Ein Zentrum für gesundes Sehen

Heike Eppelmann: Augenwelten und
Gesundheitszentrum für Contactlinsen und Optometrie

Nach meinem Abschluss zur Augenoptikermeisterin arbeitete ich mehrere Jahre in unterschiedlichen Bereichen der Augenoptik. 2006 wechselte ich in die Selbstständigkeit und eröffnete das erste Geschäft Augenwelten in Falkensee Finkenkrug. 2015 konnte ich das Augenoptikergeschäft von Familie Brandt und das Gesundheitszentrum für Contactlinsen und Optometrie in der Bahnhofstraße übernehmen. Inzwischen arbeiten an beiden Standorten 13 Mitarbeiter. Mit unserer neu eingerichteten Werkstatt und dem von modernster Technik unterstützten Augenprüfraum, dem Kontaktlinsenstudio und dem breiten Spektrum an Hilfsmitteln für vergrößernde Sehhilfen, können wir eine ganzheitliche Betreuung anbieten.  Genauso wichtig wie die technischen und medizinischen Aspekte sind modische Belange. Bei uns vereint sich die Schönheit einer Brille mit traditionellem Handwerk und moderner Technologie. Qualität verpflichtet und das spricht sich herum!

 

INTERVIEW

„Ich bin ein kompromissloser Optimist!“

 

Sie ist die „Neue“ nach Gerhardt Brandt in der Bahnhofstraße im Zentrum Falkensees. Dabei feiert Heike Eppelmann (54) bereits dieses Jahr ihr 10-jähriges Geschäftsjubiläum in Falkensee. Wie passt das zusammen? Ein Besuch bei Frau Eppelmann.

 

Dienstag, der 10.5.16, 8:30 Uhr. Frau Eppelmann ist zum Interview-Termin überpünktlich. Sie nutzt die Ruhe vor dem Sturm in Ihrem Geschäft in der Bahnhofstraße 54. Ihre Zeit teilt sie unter Ihren zwei Filialen auf. Dienstags und Donnerstags ist sie in der Bahnhofstraße, die anderen Tage in der Finkenkruger Filiale.
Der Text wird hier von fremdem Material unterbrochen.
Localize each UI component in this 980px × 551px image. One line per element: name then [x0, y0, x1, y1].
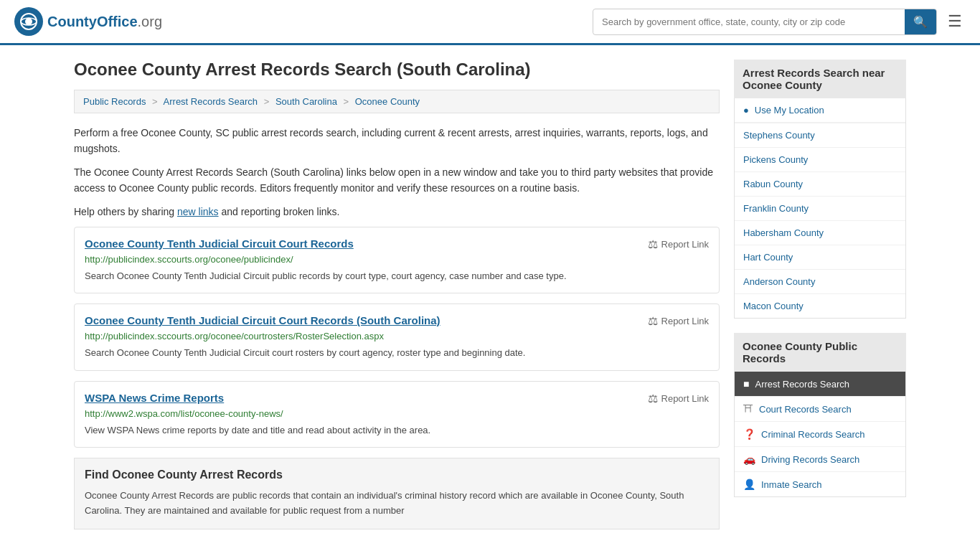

Sie wirkt locker und ausgeschlafen – auch wenn sie das Gegenteil behauptet. Ihre Erscheinung ist sportlich, fast jugendlich und farbenfroh. Während des Interviews lacht sie viel, was sie noch jünger wirken lässt.

 

Frau Eppelmann ist nicht ungekannt in Falkensee. Sie bringt frische Luft und Ansichten in die Stadtmitte. Ein unkonventionelles und modernes Auftreten ist ihr wichtig. In sozialen Netzwerken ist sie sehr aktiv. Denn sowohl online als auch offline trifft man sie häufig und gerne an. Sie hat keine Scheu, Ihr Wissen und Ihre Lebenslust unter das Volk zu streuen. Deshalb ist Heike Eppelmann auch spontan die erste der Werbegemeinschaft Falkensee-Starke-Mitte e. V., die wir im Interview begrüßen dürfen.

Frau Eppelmann, benötigen Sie wirklich eine Brille oder gehört sie zu Ihrer Arbeitskleidung?

Ja, ich benötige wirklich eine Brille. (lacht) Aber auch erst seit ich das entsprechende Alter einer Lesebrille habe. Und weil ich es einfacher finde, meine Brille immer aufzuhaben als sie zu suchen, habe ich eine Gleitsichtbrille, die ich nicht ablegen muss.

Welche Ausbildung haben Sie genossen?

Ich habe mit 17 die klassische Handwerksausbildung zum Augenoptiker begonnen. Danach folgten die Gesellenjahre und anschließend 3 Jahre bis zum Augenoptiker-Meister.

Sie wollten schon immer Optikerin werden, obwohl sie gar keine Brille brauchten?

Nee, aber ich fand den Beruf mit 17 einfach gut. Das Handwerk hat mich interessiert. Das kleinteilige Arbeiten hat mich gereizt.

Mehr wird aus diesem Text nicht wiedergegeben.